According to a joint press release by the Noblesville Preservation Alliance, a non-profit organization that promotes the preservation of historic homes, and by loan management company Navient, the company will allocate two acres of land on the west side of its Fishers campus for the relocation of the historic Kincaid House.
The house is saved, almost.
With the land secured, Noblesville Preservation Alliance is now focused on raising the funds needed to move the Kincaid House from its current location to Navient’s campus on USA Parkway this fall.
“We are halfway to saving the Kincaid House, thanks to Navient’s generous land donation,” said Mike Corbett, Noblesville Preservation Alliance treasurer. “In the coming days and weeks, we will determine a budget and plan to move this historic farmhouse as soon as possible.”
Although the house will need to travel less than a mile to its future home between Interstate 69 and Navient’s 470,000-square foot facility, the cost of moving the 153-year-old solid brick house is significant.

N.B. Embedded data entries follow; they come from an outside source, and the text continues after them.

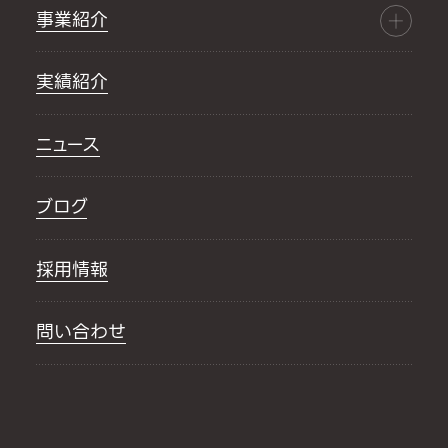
事業紹介
実績紹介
ニュース
ブログ
採用情報
問い合わせ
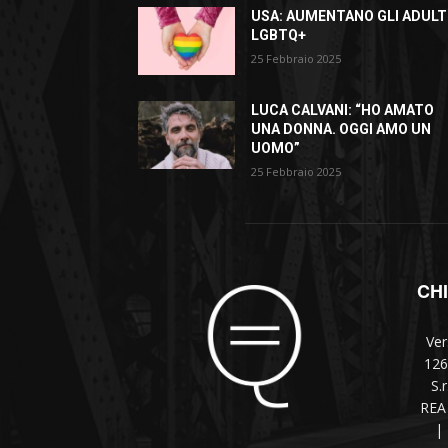
USA: AUMENTANO GLI ADULT
LGBTQ+
25 Febbraio 2025
LUCA CALVANI: “HO AMATO
UNA DONNA. OGGI AMO UN
UOMO”
25 Febbraio 2025
CH
Ver
126
S.
REA 
|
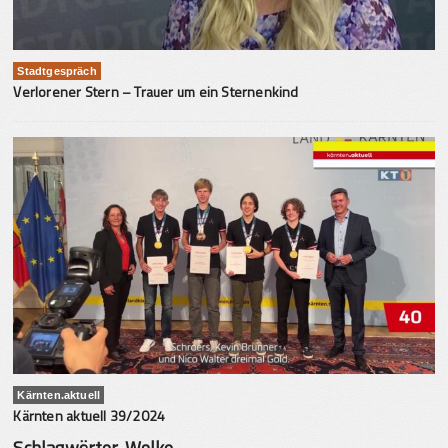
Stadtgespräch
Verlorener Stern – Trauer um ein Sternenkind
Kärnten.aktuell
Kärnten aktuell 39/2024
Schlagwörter-Wolke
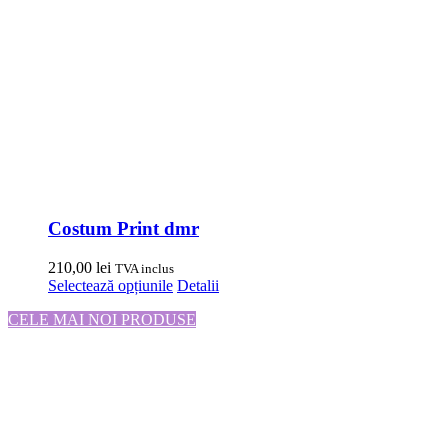
Costum Print dmr
210,00
lei
TVA inclus
Acest
Selectează opțiunile
Detalii
produs
CELE MAI NOI PRODUSE
are
mai
multe
variații.
Opțiunile
pot
fi
alese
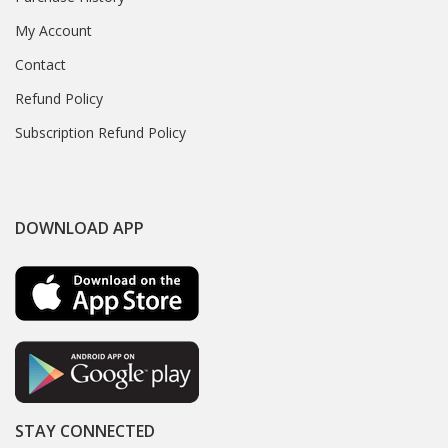
My Account
Contact
Refund Policy
Subscription Refund Policy
DOWNLOAD APP
STAY CONNECTED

Even a substantial contribution from the present owner of the property, development and construction firm Thompson Thrift, will only cover a portion of the estimated $100,000 cost of relocation.
In addition to the expense of relocation, the Noblesville Preservation Alliance and partner organizations must also consider a future use for the house.

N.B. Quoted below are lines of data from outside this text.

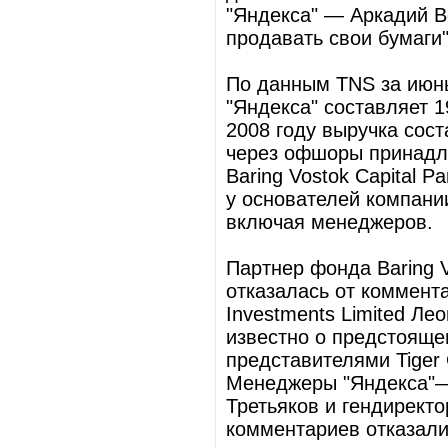
"Яндекса" — Аркадий 
продавать свои бумаги"
По данным TNS за июнь
"Яндекса" составляет 1
2008 году выручка сос
через офшоры принадле
Baring Vostok Capital P
у основателей компани
включая менеджеров.
Партнер фонда Baring V
отказалась от коммента
Investments Limited Ле
известно о предстояще
представителями Tiger 
Менеджеры "Яндекса"—
Третьяков и гендиректо
комментариев отказали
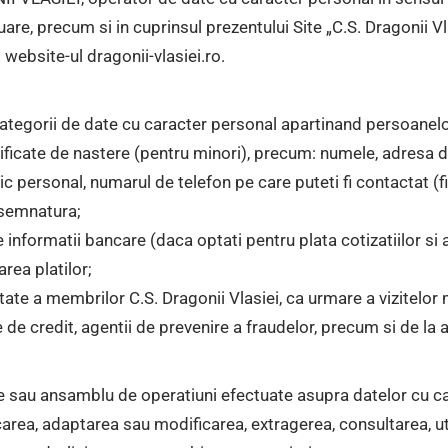
are, precum si in cuprinsul prezentului Site „C.S. Dragonii Vl
 website-ul dragonii-vlasiei.ro.
tegorii de date cu caracter personal apartinand persoanelo
tificate de nastere (pentru minori), precum: numele, adresa 
c personal, numarul de telefon pe care puteti fi contactat (fix
 semnatura;
te informatii bancare (daca optati pentru plata cotizatiilor s
rea platilor;
te a membrilor C.S. Dragonii Vlasiei, ca urmare a vizitelor m
 de credit, agentii de prevenire a fraudelor, precum si de la al
ne sau ansamblu de operatiuni efectuate asupra datelor cu car
carea, adaptarea sau modificarea, extragerea, consultarea, uti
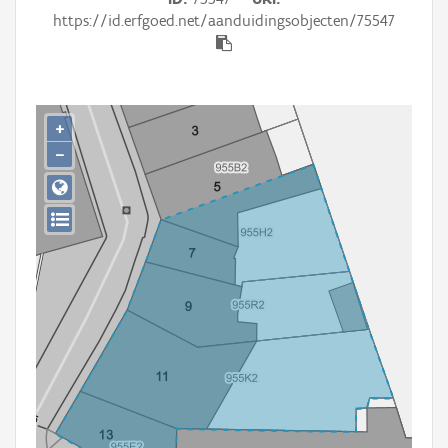
Persoon of collectief
https://id.erfgoed.net/aanduidingsobjecten/75547
Downloads
Hergebruik
+
Aanmelden
−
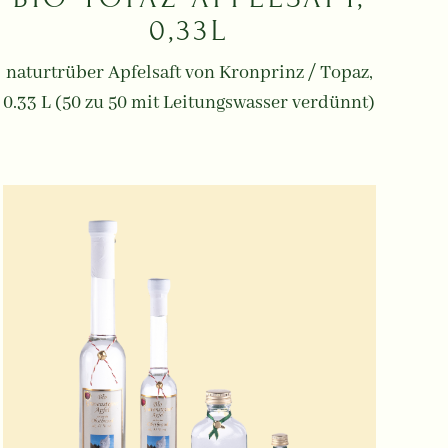
0,33L
naturtrüber Apfelsaft von Kronprinz / Topaz,
0.33 L (50 zu 50 mit Leitungswasser verdünnt)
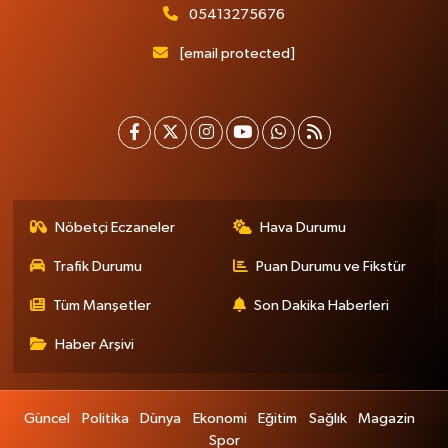
05413275676
[email protected]
Nöbetçi Eczaneler
Hava Durumu
Trafik Durumu
Puan Durumu ve Fikstür
Tüm Manşetler
Son Dakika Haberleri
Haber Arşivi
Güncel
Politika
Dünya
Ekonomi
Eğitim
Sağlık
Magazin
Spor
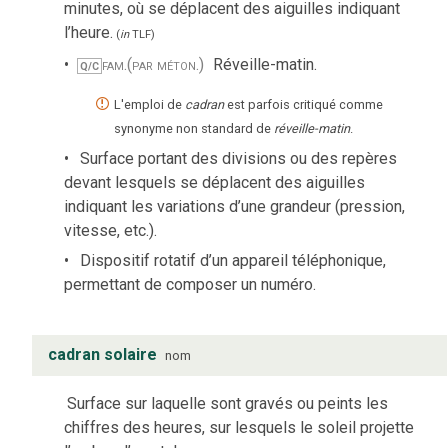
minutes, où se déplacent des aiguilles indiquant
l’heure.
(
in
TLF
)
fam.
(par méton.)
Réveille-matin.
Q/C
L'emploi de
cadran
est parfois critiqué comme
synonyme non standard de
réveille-matin
.
Surface portant des divisions ou des repères
devant lesquels se déplacent des aiguilles
indiquant les variations d’une grandeur (pression,
vitesse, etc.).
Dispositif rotatif d’un appareil téléphonique,
permettant de composer un numéro.
cadran solaire
nom
Surface sur laquelle sont gravés ou peints les
chiffres des heures, sur lesquels le soleil projette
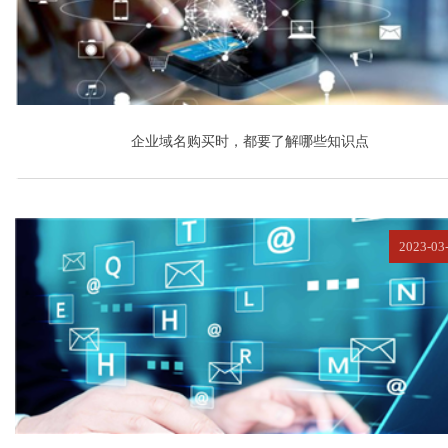
企业域名购买时，都要了解哪些知识点
2023-03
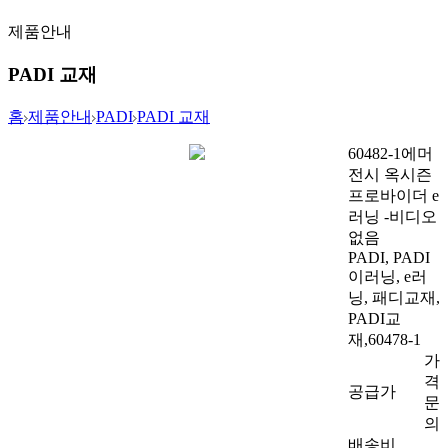
제품안내
PADI 교재
홈
제품안내
PADI
PADI 교재
60482-1
에머
전시 옥시즌
프로바이더 e
러닝 -비디오
없음
PADI, PADI
이러닝, e러
닝, 패디교재,
PADI교
재,60478-1
가
격
공급가
문
의
배송비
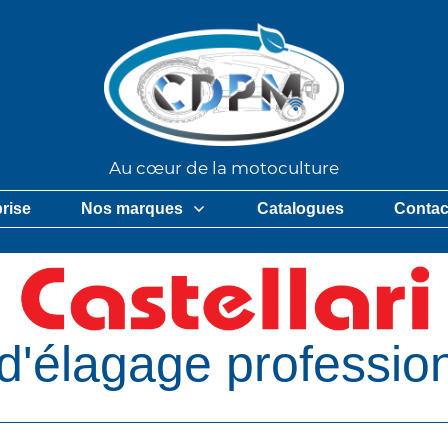
Au cœur de la motoculture
prise
Nos marques
Catalogues
Contac
d'élagage professio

Shortly before the house was scheduled for demolition in early June, Indiana Landmarks and the Noblesville Preservation Alliance, along with Hamilton County Tourism, the Hamilton County Historical Society, and Fishers’ Historic Ambassador House, entered into discussions with the Town of Fishers and Thompson Thrift to save the house from the wrecking ball.
The farmhouse, built by the Peter Flanagan family in 1861 from clay bricks made on-site, was more recently owned by Dan Kincaid, a descendant of Loma E. Kincaid, the founder of L.E. Kincaid Meat Market in Indianapolis. Thompson Thrift acquired the house and property in 2013. Convinced of its historical significance and backed by public support in favor of saving the house, Thompson Thrift agreed to halt demolition and provide time for the organizations involved to consider options to relocate the structure.
Navient, in an effort to help preserve one of Fishers few remaining historical buildings, donated land for the Kincaid House. The company will resign ownership of the land to whoever agrees to rehabilitate and maintain the house after it is moved.